Is there a framework in another country—could be a hybrid model of multiple developed or developing nations—where public and private payers, providers, and producers of pharmaceuticals and medical devices work in a more coordinated way?
—Rebecca Leung (MBA 1996)
HASSAN: Smaller, highly advanced countries with long-term industrial strategies, such as Singapore, have a relatively well-coordinated system to achieve their health-care goals while keeping costs under control. They also control health funding deficits by encouraging, or even requiring, their main populations to aggressively set aside medical savings during their earning years to help with older age health care. Such actions are much harder to accomplish in the United States.
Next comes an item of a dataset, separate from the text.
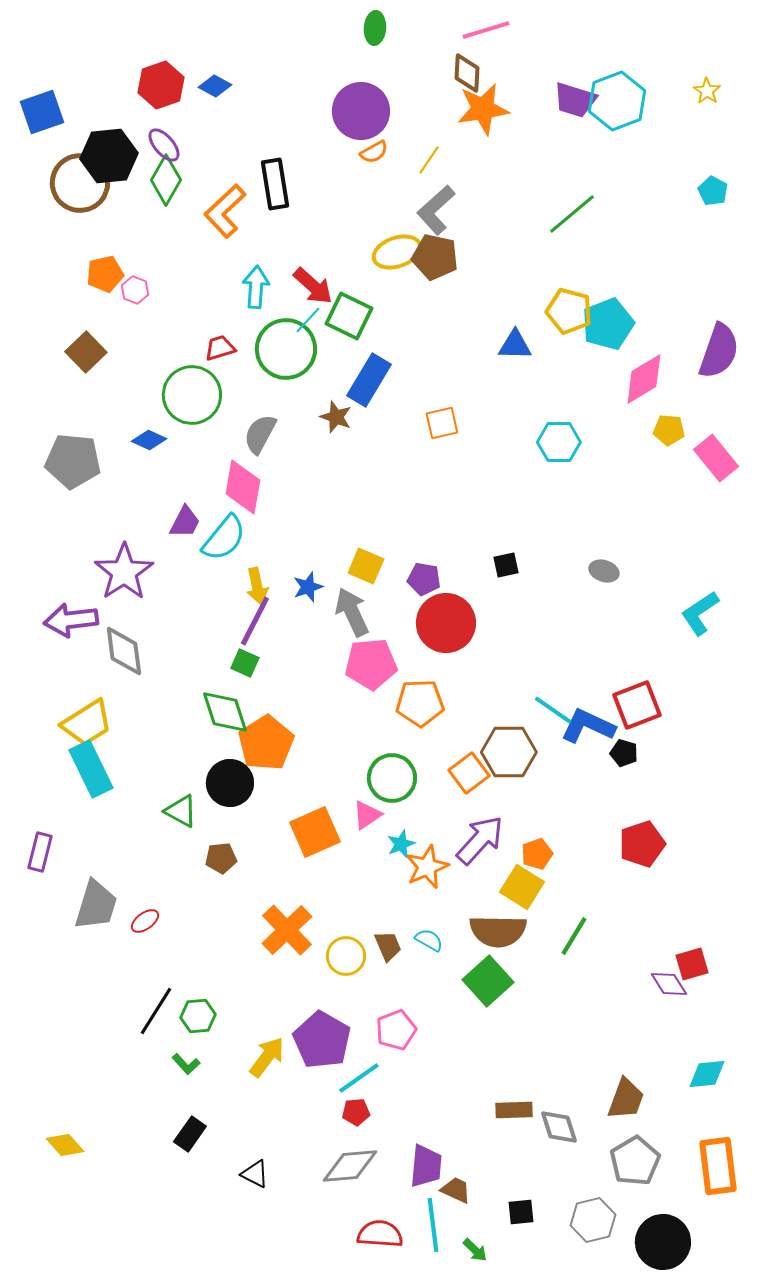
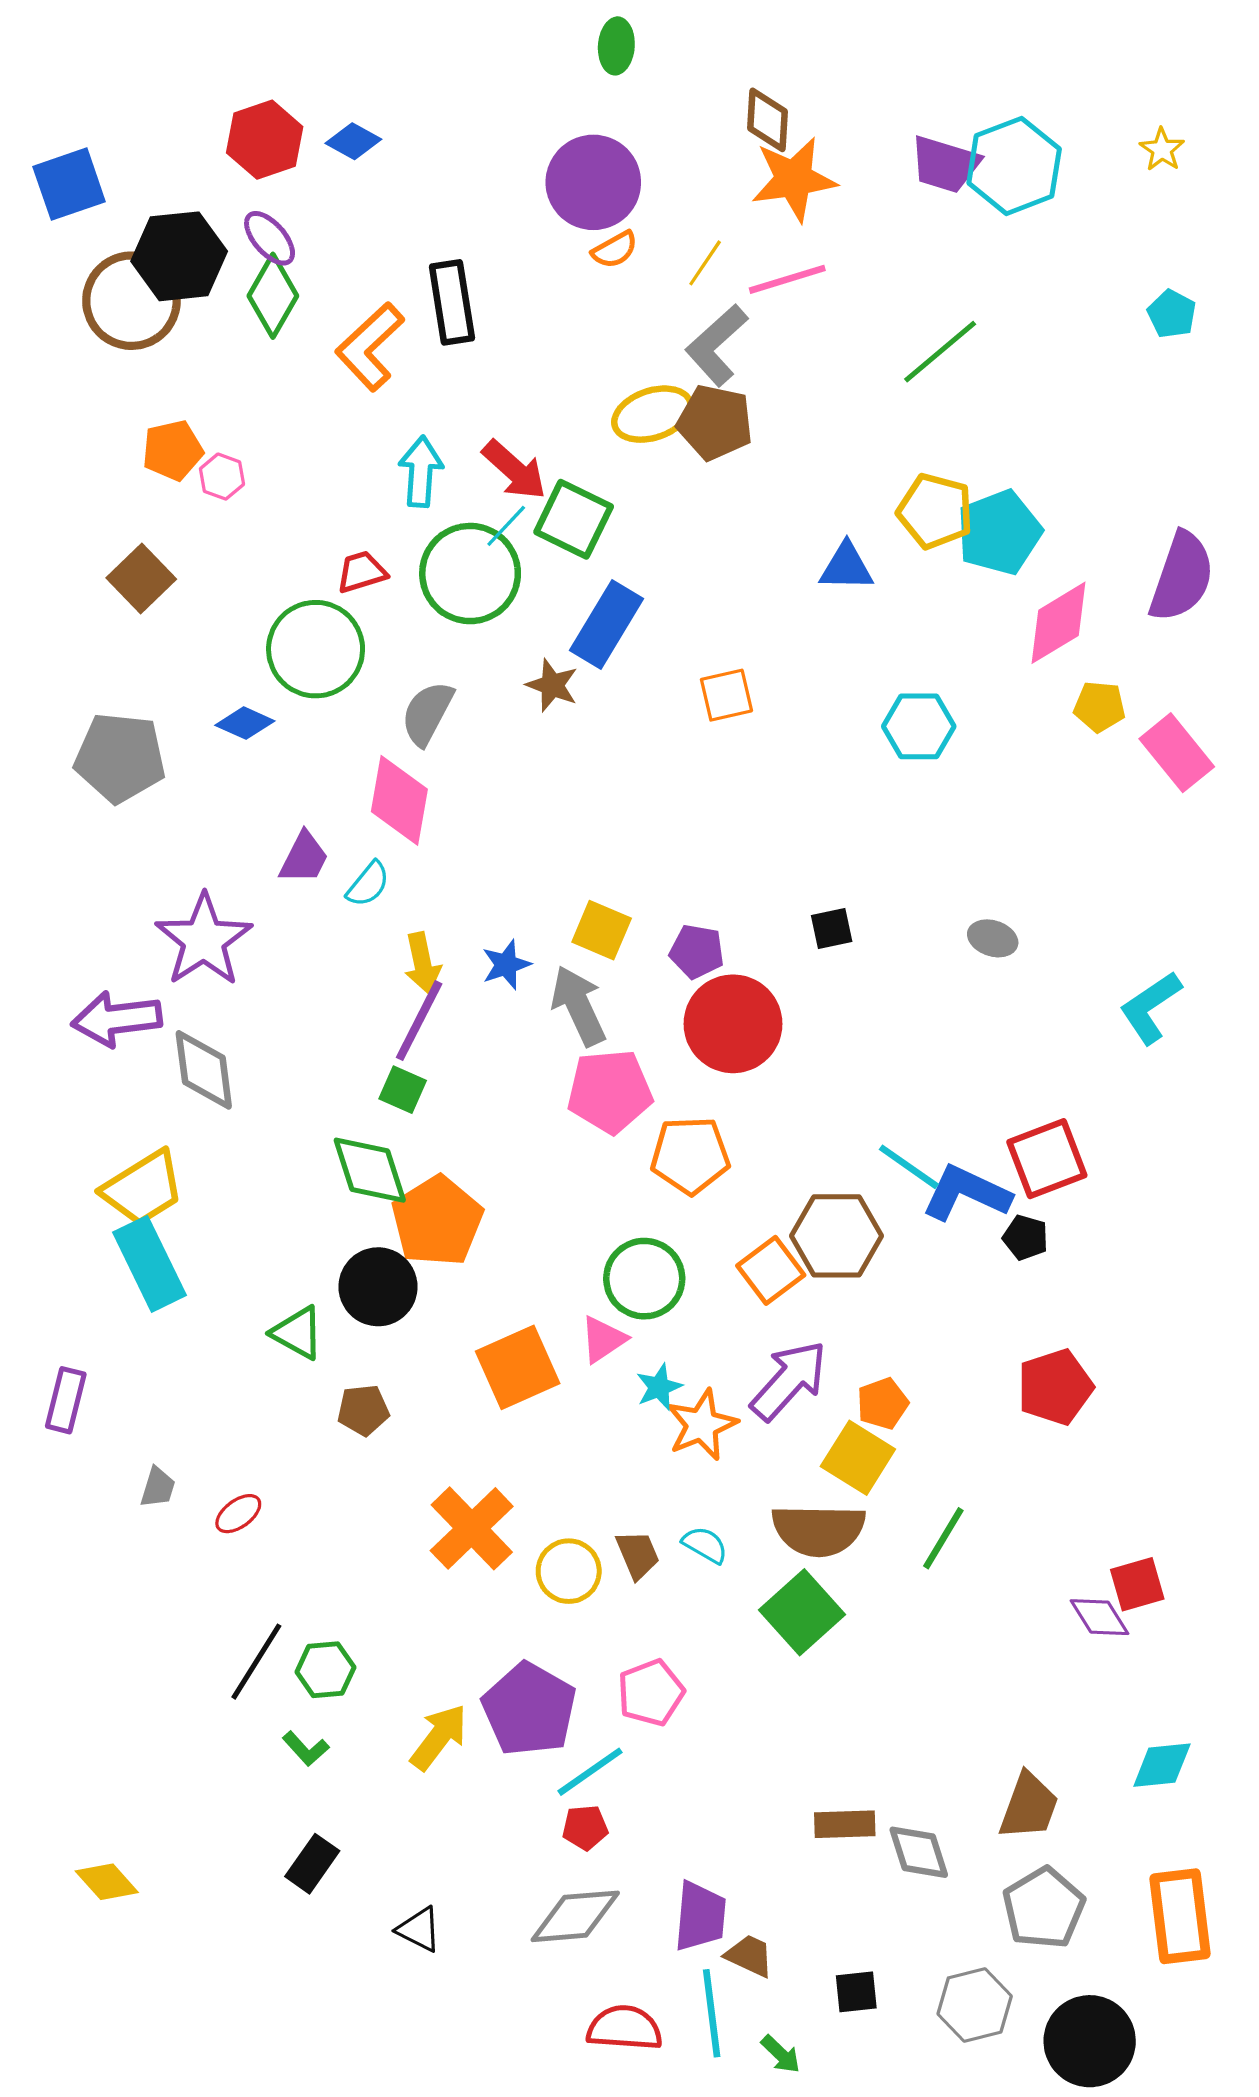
pink line: (486, 30) -> (787, 279), moved
cyan semicircle: (224, 538) -> (368, 884), size x0.6
gray trapezoid: (96, 905) -> (158, 1487), size x0.5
Who is really making much of the money in this large and rapidly growing market? It doesn’t seem like the drug companies, physicians, or hospitals are seeing big profit increases. Is it research labs? Drug distribution? Insurance? Where is all this additional spend going?
—Richard Kaung (MBA 1995)
HASSAN: All entities are following their own business models—whether they are for-profit or not-for-profit. The additional spend on health care is due to increased utilization of health-care services as the population gets older. Costlier innovations and longer patient lives in areas such as cancer are part of the increase as well.